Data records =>

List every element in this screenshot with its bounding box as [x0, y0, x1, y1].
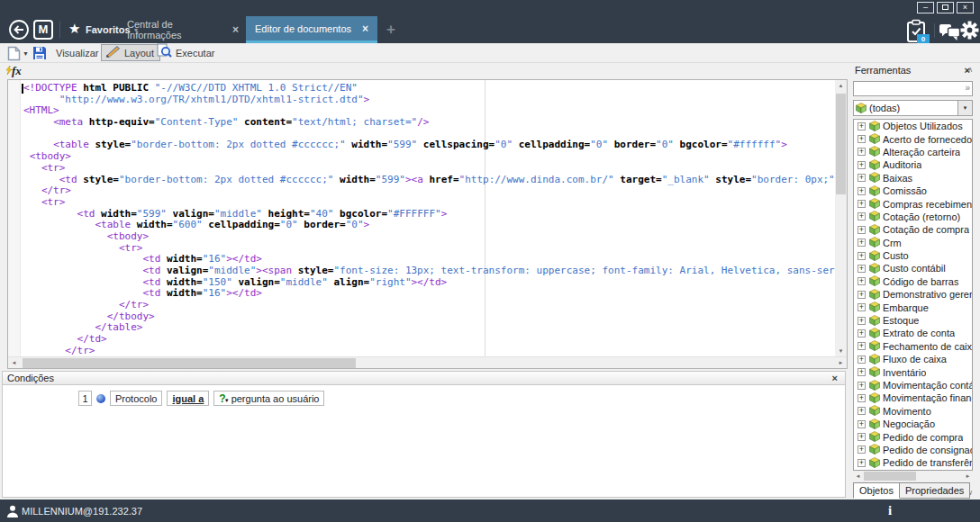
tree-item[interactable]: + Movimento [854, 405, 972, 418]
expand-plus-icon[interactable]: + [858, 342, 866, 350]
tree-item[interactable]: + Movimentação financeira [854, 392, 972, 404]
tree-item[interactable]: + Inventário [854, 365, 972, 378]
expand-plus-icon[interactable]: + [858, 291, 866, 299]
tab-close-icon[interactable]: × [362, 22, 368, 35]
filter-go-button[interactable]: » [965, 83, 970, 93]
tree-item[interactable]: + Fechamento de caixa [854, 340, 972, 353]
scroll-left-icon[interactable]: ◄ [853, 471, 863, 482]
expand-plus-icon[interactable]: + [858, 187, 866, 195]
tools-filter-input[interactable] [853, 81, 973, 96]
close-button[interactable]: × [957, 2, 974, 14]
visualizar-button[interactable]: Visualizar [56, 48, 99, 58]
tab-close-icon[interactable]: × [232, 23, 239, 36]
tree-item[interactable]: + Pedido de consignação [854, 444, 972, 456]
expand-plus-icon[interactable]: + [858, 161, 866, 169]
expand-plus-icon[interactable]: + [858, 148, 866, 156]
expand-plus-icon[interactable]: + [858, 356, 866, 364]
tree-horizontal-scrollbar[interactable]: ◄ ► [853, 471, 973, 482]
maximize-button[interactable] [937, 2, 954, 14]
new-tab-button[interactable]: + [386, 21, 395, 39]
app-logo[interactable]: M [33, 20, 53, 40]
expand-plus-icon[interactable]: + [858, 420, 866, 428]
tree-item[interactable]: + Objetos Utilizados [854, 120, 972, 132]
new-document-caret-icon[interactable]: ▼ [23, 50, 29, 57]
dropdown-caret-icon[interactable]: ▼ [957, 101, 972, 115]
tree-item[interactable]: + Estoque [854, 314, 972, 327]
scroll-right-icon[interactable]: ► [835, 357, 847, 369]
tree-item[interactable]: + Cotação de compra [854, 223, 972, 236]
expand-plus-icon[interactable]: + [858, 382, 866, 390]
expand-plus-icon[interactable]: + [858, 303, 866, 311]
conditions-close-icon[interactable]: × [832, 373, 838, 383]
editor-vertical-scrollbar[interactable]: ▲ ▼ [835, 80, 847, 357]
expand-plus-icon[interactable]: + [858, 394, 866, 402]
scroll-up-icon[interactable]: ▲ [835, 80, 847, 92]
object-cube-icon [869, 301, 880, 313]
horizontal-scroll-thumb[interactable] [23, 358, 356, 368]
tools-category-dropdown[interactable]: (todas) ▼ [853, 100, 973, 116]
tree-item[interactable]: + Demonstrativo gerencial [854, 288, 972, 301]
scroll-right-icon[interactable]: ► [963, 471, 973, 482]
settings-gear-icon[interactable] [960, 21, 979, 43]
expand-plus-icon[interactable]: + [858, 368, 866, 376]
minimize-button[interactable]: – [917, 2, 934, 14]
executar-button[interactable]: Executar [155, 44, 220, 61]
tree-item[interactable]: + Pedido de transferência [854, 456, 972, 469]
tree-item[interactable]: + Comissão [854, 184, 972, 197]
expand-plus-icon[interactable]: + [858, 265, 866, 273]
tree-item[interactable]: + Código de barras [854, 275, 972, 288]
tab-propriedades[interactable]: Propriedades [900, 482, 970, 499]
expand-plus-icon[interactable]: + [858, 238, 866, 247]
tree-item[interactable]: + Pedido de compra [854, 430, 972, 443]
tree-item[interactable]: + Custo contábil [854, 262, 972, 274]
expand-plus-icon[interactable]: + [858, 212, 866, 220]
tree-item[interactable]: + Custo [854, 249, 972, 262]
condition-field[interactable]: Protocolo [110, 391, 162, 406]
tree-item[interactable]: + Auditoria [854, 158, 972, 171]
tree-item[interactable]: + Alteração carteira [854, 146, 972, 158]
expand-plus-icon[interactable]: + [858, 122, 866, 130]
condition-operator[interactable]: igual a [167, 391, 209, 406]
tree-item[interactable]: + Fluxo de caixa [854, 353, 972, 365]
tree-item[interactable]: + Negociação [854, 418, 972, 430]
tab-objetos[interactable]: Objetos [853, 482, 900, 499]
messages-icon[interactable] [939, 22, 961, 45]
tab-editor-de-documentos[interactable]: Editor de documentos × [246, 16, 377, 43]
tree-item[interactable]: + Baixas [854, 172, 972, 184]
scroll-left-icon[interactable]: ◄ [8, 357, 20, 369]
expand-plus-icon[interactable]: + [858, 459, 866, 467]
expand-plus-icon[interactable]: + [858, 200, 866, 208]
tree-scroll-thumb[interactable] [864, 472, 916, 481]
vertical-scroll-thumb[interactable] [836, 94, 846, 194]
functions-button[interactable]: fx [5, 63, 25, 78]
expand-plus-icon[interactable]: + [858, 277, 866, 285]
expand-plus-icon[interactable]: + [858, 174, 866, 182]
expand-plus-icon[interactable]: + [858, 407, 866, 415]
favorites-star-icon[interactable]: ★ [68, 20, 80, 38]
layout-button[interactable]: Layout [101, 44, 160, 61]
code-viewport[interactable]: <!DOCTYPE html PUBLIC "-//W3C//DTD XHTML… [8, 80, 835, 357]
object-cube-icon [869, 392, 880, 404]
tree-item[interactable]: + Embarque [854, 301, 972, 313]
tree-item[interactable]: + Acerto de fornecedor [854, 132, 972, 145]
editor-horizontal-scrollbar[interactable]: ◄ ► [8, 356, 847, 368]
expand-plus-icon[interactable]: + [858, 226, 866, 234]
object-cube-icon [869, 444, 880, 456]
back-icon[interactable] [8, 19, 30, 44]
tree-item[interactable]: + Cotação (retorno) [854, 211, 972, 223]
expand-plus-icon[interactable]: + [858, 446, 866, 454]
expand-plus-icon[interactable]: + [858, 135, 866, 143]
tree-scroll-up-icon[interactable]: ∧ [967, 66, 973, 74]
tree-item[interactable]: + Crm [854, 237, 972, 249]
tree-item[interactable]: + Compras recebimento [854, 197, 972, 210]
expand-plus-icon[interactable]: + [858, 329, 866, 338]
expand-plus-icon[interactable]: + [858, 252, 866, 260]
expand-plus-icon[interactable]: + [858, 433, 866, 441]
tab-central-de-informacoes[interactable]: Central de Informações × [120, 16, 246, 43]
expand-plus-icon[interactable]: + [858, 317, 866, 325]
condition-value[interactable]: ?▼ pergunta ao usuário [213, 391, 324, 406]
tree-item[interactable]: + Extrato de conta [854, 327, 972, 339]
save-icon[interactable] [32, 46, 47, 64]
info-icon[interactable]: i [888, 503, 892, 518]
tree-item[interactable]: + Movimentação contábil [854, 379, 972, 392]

Exercise => Output nothing but the entries above, exactly, once the pictures are removed.

Completed exercise =>
List every element in this screenshot with its bounding box as [x0, y0, x1, y1].
tree-item[interactable]: + Movimento [854, 405, 972, 418]
expand-plus-icon[interactable]: + [858, 342, 866, 350]
tree-item[interactable]: + Movimentação financeira [854, 392, 972, 404]
tree-item[interactable]: + Inventário [854, 365, 972, 378]
expand-plus-icon[interactable]: + [858, 291, 866, 299]
tab-close-icon[interactable]: × [362, 22, 368, 35]
filter-go-button[interactable]: » [965, 83, 970, 93]
tree-item[interactable]: + Fechamento de caixa [854, 340, 972, 353]
scroll-left-icon[interactable]: ◄ [853, 471, 863, 482]
expand-plus-icon[interactable]: + [858, 187, 866, 195]
tools-filter-input[interactable] [853, 81, 973, 96]
close-button[interactable]: × [957, 2, 974, 14]
visualizar-button[interactable]: Visualizar [56, 48, 99, 58]
tab-close-icon[interactable]: × [232, 23, 239, 36]
tree-item[interactable]: + Pedido de consignação [854, 444, 972, 456]
expand-plus-icon[interactable]: + [858, 161, 866, 169]
expand-plus-icon[interactable]: + [858, 148, 866, 156]
expand-plus-icon[interactable]: + [858, 356, 866, 364]
tree-horizontal-scrollbar[interactable]: ◄ ► [853, 471, 973, 482]
maximize-button[interactable] [937, 2, 954, 14]
new-tab-button[interactable]: + [386, 21, 395, 39]
app-logo[interactable]: M [33, 20, 53, 40]
expand-plus-icon[interactable]: + [858, 420, 866, 428]
tree-item[interactable]: + Objetos Utilizados [854, 120, 972, 132]
new-document-caret-icon[interactable]: ▼ [23, 50, 29, 57]
dropdown-caret-icon[interactable]: ▼ [957, 101, 972, 115]
tree-item[interactable]: + Estoque [854, 314, 972, 327]
scroll-right-icon[interactable]: ► [835, 357, 847, 369]
tree-item[interactable]: + Cotação de compra [854, 223, 972, 236]
expand-plus-icon[interactable]: + [858, 382, 866, 390]
expand-plus-icon[interactable]: + [858, 303, 866, 311]
conditions-close-icon[interactable]: × [832, 373, 838, 383]
editor-vertical-scrollbar[interactable]: ▲ ▼ [835, 80, 847, 357]
expand-plus-icon[interactable]: + [858, 394, 866, 402]
scroll-up-icon[interactable]: ▲ [835, 80, 847, 92]
object-cube-icon [869, 301, 880, 313]
horizontal-scroll-thumb[interactable] [23, 358, 356, 368]
tools-category-dropdown[interactable]: (todas) ▼ [853, 100, 973, 116]
tree-item[interactable]: + Demonstrativo gerencial [854, 288, 972, 301]
scroll-right-icon[interactable]: ► [963, 471, 973, 482]
settings-gear-icon[interactable] [960, 21, 979, 43]
expand-plus-icon[interactable]: + [858, 368, 866, 376]
minimize-button[interactable]: – [917, 2, 934, 14]
executar-button[interactable]: Executar [155, 44, 220, 61]
tree-item[interactable]: + Pedido de transferência [854, 456, 972, 469]
tree-item[interactable]: + Comissão [854, 184, 972, 197]
expand-plus-icon[interactable]: + [858, 265, 866, 273]
tree-item[interactable]: + Código de barras [854, 275, 972, 288]
tab-propriedades[interactable]: Propriedades [900, 482, 970, 499]
expand-plus-icon[interactable]: + [858, 238, 866, 247]
tree-item[interactable]: + Pedido de compra [854, 430, 972, 443]
tree-item[interactable]: + Custo contábil [854, 262, 972, 274]
expand-plus-icon[interactable]: + [858, 212, 866, 220]
tree-item[interactable]: + Custo [854, 249, 972, 262]
condition-field[interactable]: Protocolo [110, 391, 162, 406]
tree-item[interactable]: + Auditoria [854, 158, 972, 171]
tree-item[interactable]: + Alteração carteira [854, 146, 972, 158]
expand-plus-icon[interactable]: + [858, 122, 866, 130]
condition-operator[interactable]: igual a [167, 391, 209, 406]
tree-item[interactable]: + Fluxo de caixa [854, 353, 972, 365]
tree-item[interactable]: + Negociação [854, 418, 972, 430]
tab-objetos[interactable]: Objetos [853, 482, 900, 499]
messages-icon[interactable] [939, 22, 961, 45]
tab-editor-de-documentos[interactable]: Editor de documentos × [246, 16, 377, 43]
tree-item[interactable]: + Baixas [854, 172, 972, 184]
scroll-left-icon[interactable]: ◄ [8, 357, 20, 369]
expand-plus-icon[interactable]: + [858, 459, 866, 467]
expand-plus-icon[interactable]: + [858, 200, 866, 208]
tree-scroll-thumb[interactable] [864, 472, 916, 481]
vertical-scroll-thumb[interactable] [836, 94, 846, 194]
functions-button[interactable]: fx [5, 63, 25, 78]
expand-plus-icon[interactable]: + [858, 277, 866, 285]
expand-plus-icon[interactable]: + [858, 174, 866, 182]
expand-plus-icon[interactable]: + [858, 407, 866, 415]
favorites-star-icon[interactable]: ★ [68, 20, 80, 38]
layout-button[interactable]: Layout [101, 44, 160, 61]
code-viewport[interactable]: <!DOCTYPE html PUBLIC "-//W3C//DTD XHTML… [8, 80, 835, 357]
object-cube-icon [869, 392, 880, 404]
tree-item[interactable]: + Embarque [854, 301, 972, 313]
tree-item[interactable]: + Acerto de fornecedor [854, 132, 972, 145]
editor-horizontal-scrollbar[interactable]: ◄ ► [8, 356, 847, 368]
expand-plus-icon[interactable]: + [858, 226, 866, 234]
object-cube-icon [869, 444, 880, 456]
back-icon[interactable] [8, 19, 30, 44]
tree-item[interactable]: + Cotação (retorno) [854, 211, 972, 223]
expand-plus-icon[interactable]: + [858, 446, 866, 454]
expand-plus-icon[interactable]: + [858, 135, 866, 143]
tree-scroll-up-icon[interactable]: ∧ [967, 66, 973, 74]
tree-item[interactable]: + Crm [854, 237, 972, 249]
tree-item[interactable]: + Compras recebimento [854, 197, 972, 210]
expand-plus-icon[interactable]: + [858, 329, 866, 338]
expand-plus-icon[interactable]: + [858, 252, 866, 260]
expand-plus-icon[interactable]: + [858, 433, 866, 441]
tab-central-de-informacoes[interactable]: Central de Informações × [120, 16, 246, 43]
expand-plus-icon[interactable]: + [858, 317, 866, 325]
condition-value[interactable]: ?▼ pergunta ao usuário [213, 391, 324, 406]
tree-item[interactable]: + Extrato de conta [854, 327, 972, 339]
save-icon[interactable] [32, 46, 47, 64]
info-icon[interactable]: i [888, 503, 892, 518]
tree-item[interactable]: + Movimentação contábil [854, 379, 972, 392]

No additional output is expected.